● WHAT YOU NEED TO DO: Using the material below, copy every line where "Admin" appears.

● DATA SUPPLIED:
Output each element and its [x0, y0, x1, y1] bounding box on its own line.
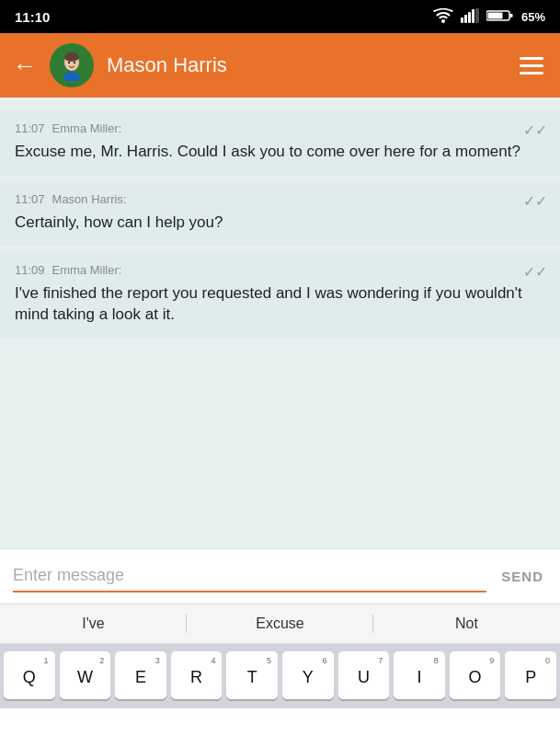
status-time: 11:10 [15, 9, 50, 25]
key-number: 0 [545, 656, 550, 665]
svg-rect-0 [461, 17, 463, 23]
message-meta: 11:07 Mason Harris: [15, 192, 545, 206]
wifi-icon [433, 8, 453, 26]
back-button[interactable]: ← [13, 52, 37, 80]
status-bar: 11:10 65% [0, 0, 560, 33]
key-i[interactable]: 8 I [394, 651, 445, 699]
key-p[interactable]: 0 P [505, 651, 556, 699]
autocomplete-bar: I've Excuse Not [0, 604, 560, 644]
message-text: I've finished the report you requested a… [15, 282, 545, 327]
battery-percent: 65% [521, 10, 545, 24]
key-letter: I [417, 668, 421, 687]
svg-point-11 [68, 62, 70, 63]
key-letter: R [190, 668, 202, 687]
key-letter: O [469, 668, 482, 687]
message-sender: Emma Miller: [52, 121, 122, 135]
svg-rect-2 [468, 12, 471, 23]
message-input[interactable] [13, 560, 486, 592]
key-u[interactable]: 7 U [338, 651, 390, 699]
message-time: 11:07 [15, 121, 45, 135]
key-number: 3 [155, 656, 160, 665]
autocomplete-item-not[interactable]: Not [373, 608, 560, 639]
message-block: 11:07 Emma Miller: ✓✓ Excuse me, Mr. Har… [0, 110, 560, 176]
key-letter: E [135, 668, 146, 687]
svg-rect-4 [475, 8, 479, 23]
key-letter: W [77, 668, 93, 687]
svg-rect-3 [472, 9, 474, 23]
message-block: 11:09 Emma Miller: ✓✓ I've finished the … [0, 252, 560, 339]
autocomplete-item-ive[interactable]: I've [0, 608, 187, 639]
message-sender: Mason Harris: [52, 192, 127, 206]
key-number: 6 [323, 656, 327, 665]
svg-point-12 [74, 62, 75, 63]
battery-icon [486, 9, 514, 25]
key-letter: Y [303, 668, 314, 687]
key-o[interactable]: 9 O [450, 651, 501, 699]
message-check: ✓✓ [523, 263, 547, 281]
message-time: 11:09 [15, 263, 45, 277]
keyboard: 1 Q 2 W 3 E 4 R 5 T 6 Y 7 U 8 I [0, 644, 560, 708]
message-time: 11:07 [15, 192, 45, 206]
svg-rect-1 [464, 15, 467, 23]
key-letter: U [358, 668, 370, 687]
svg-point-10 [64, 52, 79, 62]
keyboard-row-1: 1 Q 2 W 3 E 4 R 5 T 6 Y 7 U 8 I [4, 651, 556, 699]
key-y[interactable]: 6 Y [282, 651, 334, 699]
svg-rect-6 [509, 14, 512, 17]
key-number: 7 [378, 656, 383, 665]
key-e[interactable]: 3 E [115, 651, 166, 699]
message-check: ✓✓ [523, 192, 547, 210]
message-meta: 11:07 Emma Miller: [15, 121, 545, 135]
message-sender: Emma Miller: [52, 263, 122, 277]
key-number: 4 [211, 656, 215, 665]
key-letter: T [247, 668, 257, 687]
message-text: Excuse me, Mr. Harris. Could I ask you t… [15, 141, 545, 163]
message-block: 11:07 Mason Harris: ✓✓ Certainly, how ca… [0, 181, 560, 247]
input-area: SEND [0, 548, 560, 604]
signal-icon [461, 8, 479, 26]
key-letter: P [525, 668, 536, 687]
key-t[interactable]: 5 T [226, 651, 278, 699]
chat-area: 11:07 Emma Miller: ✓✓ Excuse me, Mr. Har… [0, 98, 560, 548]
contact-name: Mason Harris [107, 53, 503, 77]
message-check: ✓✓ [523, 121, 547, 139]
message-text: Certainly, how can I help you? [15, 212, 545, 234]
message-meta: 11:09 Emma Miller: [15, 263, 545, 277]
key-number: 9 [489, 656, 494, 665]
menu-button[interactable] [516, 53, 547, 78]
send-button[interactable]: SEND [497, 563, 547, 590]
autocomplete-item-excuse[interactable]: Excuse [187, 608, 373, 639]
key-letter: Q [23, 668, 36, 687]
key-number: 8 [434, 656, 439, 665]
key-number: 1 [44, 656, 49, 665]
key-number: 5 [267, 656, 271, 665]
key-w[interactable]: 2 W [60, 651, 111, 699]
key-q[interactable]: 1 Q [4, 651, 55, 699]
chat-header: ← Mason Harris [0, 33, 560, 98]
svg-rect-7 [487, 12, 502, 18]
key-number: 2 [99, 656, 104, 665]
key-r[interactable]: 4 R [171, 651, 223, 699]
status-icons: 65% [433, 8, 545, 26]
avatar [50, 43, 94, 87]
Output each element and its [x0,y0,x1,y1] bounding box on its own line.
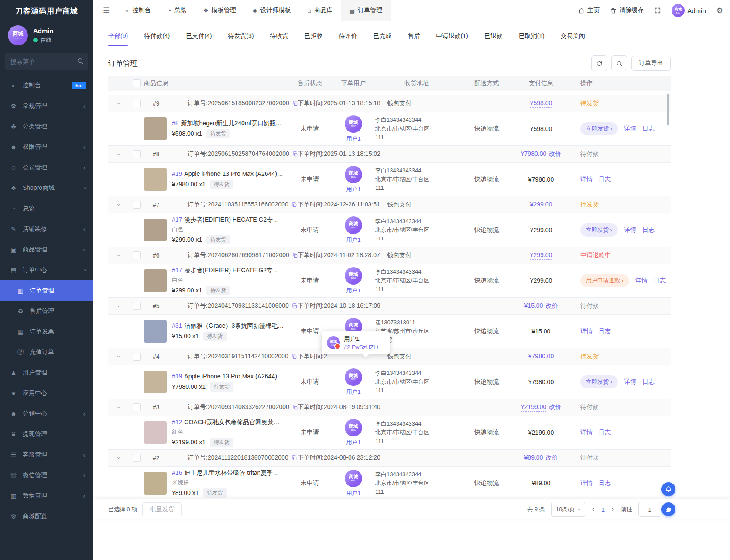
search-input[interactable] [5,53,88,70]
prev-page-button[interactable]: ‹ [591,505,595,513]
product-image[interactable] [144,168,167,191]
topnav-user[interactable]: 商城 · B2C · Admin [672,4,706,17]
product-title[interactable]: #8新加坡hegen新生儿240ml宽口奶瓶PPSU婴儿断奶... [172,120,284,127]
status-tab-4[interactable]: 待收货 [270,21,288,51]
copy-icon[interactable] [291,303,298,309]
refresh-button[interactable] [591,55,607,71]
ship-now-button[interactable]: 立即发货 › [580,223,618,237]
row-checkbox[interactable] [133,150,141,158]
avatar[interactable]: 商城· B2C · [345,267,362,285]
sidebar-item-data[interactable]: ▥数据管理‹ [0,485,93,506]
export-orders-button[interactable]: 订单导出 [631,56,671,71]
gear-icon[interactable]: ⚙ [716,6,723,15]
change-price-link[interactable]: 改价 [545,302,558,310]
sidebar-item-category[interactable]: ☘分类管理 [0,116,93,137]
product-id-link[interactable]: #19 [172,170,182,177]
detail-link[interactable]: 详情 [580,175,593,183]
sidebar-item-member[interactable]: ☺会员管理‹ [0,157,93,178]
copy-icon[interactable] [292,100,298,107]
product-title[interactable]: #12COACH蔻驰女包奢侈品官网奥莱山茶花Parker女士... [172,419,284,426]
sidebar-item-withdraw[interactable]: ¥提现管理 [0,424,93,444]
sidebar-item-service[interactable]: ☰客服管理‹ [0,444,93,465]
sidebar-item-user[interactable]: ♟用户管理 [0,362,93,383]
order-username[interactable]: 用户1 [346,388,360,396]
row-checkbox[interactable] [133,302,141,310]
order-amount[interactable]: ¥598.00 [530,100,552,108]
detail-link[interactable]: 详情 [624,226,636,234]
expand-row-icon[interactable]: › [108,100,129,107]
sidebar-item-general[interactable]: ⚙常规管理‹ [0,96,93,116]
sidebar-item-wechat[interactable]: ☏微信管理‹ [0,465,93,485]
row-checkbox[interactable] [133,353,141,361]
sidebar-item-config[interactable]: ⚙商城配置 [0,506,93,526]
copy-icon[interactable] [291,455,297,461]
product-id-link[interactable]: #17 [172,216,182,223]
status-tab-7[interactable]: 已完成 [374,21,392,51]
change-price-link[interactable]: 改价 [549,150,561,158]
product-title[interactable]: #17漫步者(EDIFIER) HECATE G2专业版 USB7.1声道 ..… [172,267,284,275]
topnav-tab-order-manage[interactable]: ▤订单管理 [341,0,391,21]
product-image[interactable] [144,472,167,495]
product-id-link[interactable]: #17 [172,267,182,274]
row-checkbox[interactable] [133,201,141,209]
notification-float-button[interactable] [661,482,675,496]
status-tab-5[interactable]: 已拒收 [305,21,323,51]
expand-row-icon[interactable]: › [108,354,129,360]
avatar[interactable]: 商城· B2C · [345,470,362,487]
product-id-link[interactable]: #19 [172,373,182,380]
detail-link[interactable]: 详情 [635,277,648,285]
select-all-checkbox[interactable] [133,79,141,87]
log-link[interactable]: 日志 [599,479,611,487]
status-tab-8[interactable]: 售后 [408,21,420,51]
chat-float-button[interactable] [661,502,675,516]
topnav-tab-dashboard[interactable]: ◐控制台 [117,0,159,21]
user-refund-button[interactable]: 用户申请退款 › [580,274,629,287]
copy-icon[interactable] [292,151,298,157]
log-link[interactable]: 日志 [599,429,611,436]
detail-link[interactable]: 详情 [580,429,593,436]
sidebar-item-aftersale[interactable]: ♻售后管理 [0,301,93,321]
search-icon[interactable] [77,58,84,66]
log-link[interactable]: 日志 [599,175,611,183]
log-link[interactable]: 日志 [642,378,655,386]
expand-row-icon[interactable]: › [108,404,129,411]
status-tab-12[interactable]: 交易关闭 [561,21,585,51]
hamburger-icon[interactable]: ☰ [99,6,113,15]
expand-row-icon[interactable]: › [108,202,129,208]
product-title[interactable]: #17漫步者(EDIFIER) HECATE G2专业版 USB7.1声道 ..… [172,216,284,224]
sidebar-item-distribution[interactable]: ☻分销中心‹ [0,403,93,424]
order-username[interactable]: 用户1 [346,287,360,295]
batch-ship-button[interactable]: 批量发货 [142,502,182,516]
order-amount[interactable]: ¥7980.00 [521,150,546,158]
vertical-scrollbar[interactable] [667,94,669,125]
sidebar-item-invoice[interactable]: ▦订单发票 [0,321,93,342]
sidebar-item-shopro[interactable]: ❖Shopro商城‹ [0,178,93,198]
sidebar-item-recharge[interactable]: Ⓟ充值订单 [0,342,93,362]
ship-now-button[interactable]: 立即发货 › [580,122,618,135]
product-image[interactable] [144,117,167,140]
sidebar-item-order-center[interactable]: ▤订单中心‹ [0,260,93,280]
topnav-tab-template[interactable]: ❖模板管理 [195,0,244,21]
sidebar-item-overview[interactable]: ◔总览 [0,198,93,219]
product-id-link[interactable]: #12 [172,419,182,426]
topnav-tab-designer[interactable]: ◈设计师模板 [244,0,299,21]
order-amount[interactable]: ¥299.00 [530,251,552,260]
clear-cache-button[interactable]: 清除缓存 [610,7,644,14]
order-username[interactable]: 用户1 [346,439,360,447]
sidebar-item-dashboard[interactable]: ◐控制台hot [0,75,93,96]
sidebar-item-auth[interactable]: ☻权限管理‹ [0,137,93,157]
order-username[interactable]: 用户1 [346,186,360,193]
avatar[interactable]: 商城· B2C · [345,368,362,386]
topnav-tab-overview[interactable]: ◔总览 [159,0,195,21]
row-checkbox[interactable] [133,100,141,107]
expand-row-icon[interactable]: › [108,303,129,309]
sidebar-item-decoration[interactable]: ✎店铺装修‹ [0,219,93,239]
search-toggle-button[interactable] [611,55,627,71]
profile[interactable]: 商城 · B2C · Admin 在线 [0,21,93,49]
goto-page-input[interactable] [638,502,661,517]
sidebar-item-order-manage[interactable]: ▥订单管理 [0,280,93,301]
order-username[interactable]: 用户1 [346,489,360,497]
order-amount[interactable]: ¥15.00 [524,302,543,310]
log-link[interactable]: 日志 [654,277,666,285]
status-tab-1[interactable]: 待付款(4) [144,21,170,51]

● YOUR SOLUTION:
topnav-user[interactable]: 商城 · B2C · Admin [672,4,706,17]
profile[interactable]: 商城 · B2C · Admin 在线 [0,21,93,49]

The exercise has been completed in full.